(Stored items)

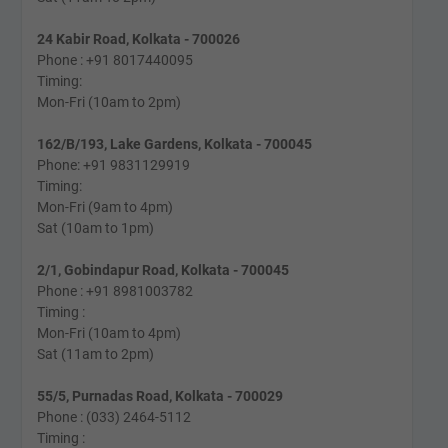
24 Kabir Road, Kolkata - 700026
Phone : +91 8017440095
Timing:
Mon-Fri (10am to 2pm)
162/B/193, Lake Gardens, Kolkata - 700045
Phone: +91 9831129919
Timing:
Mon-Fri (9am to 4pm)
Sat (10am to 1pm)
2/1, Gobindapur Road, Kolkata - 700045
Phone : +91 8981003782
Timing :
Mon-Fri (10am to 4pm)
Sat (11am to 2pm)
55/5, Purnadas Road, Kolkata - 700029
Phone : (033) 2464-5112
Timing :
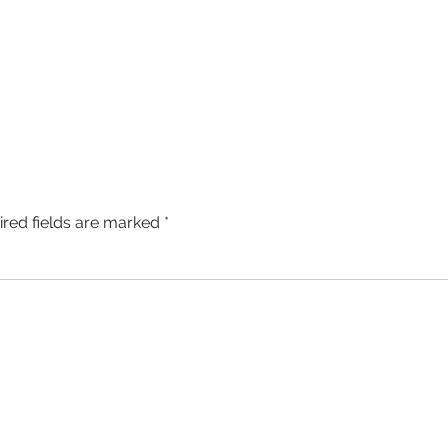
ired fields are marked
*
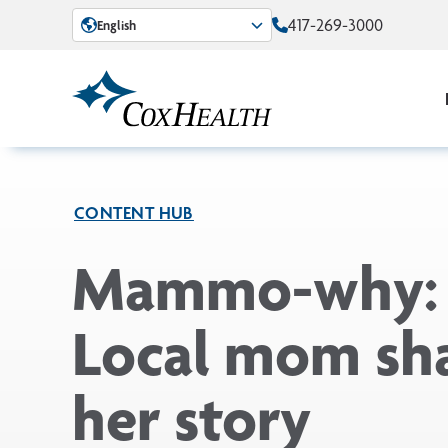
Skip to Main Content
417-269-3000
English
CONTENT HUB
Mammo-why:
Local mom sh
her story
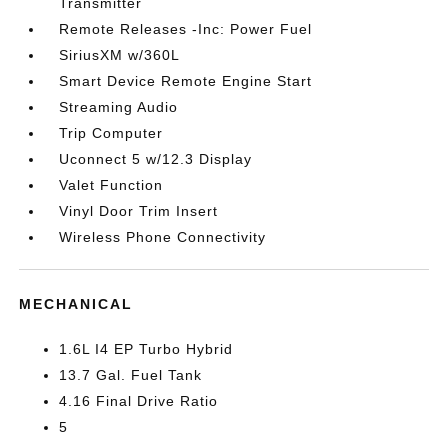
Transmitter
Remote Releases -Inc: Power Fuel
SiriusXM w/360L
Smart Device Remote Engine Start
Streaming Audio
Trip Computer
Uconnect 5 w/12.3 Display
Valet Function
Vinyl Door Trim Insert
Wireless Phone Connectivity
MECHANICAL
1.6L I4 EP Turbo Hybrid
13.7 Gal. Fuel Tank
4.16 Final Drive Ratio
5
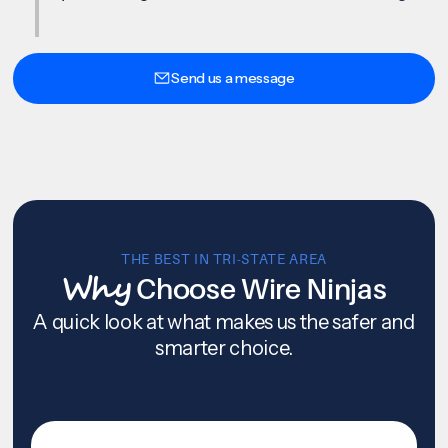
Send us a message
THE BEST IN TRI-STATE AREA
Why
Choose Wire Ninjas
A quick look at what makes us the safer and
smarter choice.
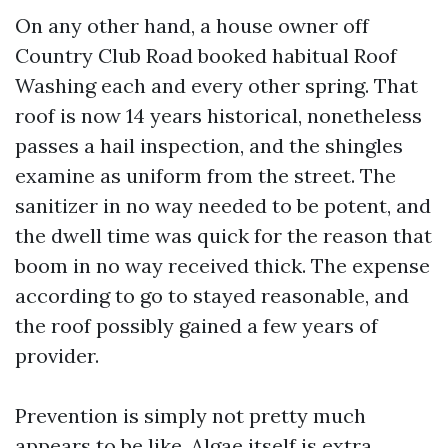
On any other hand, a house owner off
Country Club Road booked habitual Roof
Washing each and every other spring. That
roof is now 14 years historical, nonetheless
passes a hail inspection, and the shingles
examine as uniform from the street. The
sanitizer in no way needed to be potent, and
the dwell time was quick for the reason that
boom in no way received thick. The expense
according to go to stayed reasonable, and
the roof possibly gained a few years of
provider.
Prevention is simply not pretty much
appears to be like. Algae itself is extra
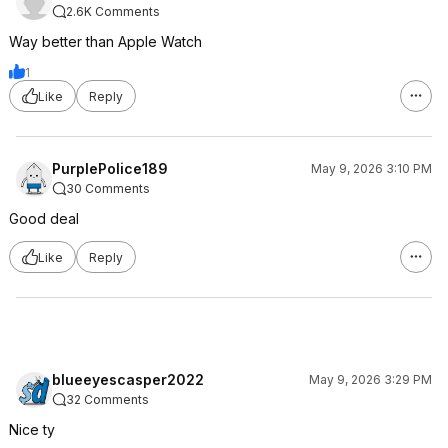
2.6K Comments
Way better than Apple Watch
1
Like
Reply
PurplePolice189
May 9, 2026 3:10 PM
30 Comments
Good deal
Like
Reply
blueeyescasper2022
May 9, 2026 3:29 PM
32 Comments
Nice ty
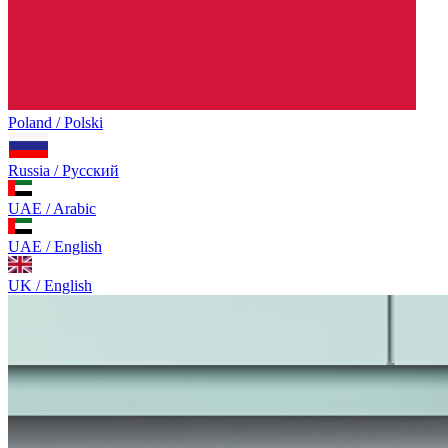
Poland / Polski
Russia / Русский
UAE / Arabic
UAE / English
UK / English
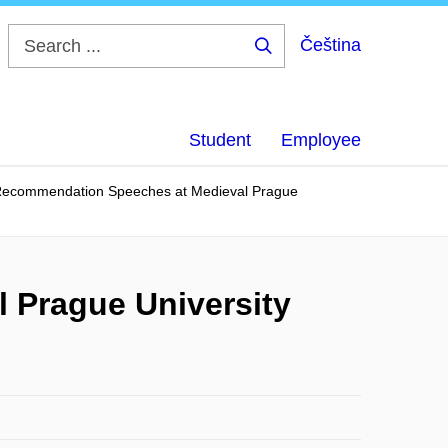
Čeština
Search
...
Student
Employee
Recommendation Speeches at Medieval Prague
 Prague University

## Work task
Transcribe every line from the one with "55/5, Purnadas Road, Kolkata - 700029" to the last line of the records above, exactly, excluding pictures.

## Expected answer
55/5, Purnadas Road, Kolkata - 700029
Phone : (033) 2464-5112
Timing :
ired fields are marked
*
Skip to Main Content
417-269-3000
English
CONTENT HUB
Mammo-why:
Local mom sh
her story
Transmitter
Remote Releases -Inc: Power Fuel
SiriusXM w/360L
Smart Device Remote Engine Start
Streaming Audio
Trip Computer
Uconnect 5 w/12.3 Display
Valet Function
Vinyl Door Trim Insert
Wireless Phone Connectivity
MECHANICAL
1.6L I4 EP Turbo Hybrid
13.7 Gal. Fuel Tank
4.16 Final Drive Ratio
5
Send us a message
THE BEST IN TRI-STATE AREA
Why
Choose Wire Ninjas
A quick look at what makes us the safer and
smarter choice.
On any other hand, a house owner off
Country Club Road booked habitual Roof
Washing each and every other spring. That
roof is now 14 years historical, nonetheless
passes a hail inspection, and the shingles
examine as uniform from the street. The
sanitizer in no way needed to be potent, and
the dwell time was quick for the reason that
boom in no way received thick. The expense
according to go to stayed reasonable, and
the roof possibly gained a few years of
provider.
Prevention is simply not pretty much
appears to be like. Algae itself is extra
2.6K Comments
Way better than Apple Watch
1
Like
Reply
PurplePolice189
May 9, 2026 3:10 PM
30 Comments
Good deal
Like
Reply
blueeyescasper2022
May 9, 2026 3:29 PM
32 Comments
Nice ty
Poland / Polski
Russia / Русский
UAE / Arabic
UAE / English
UK / English
Čeština
Search
...
Student
Employee
Recommendation Speeches at Medieval Prague
 Prague University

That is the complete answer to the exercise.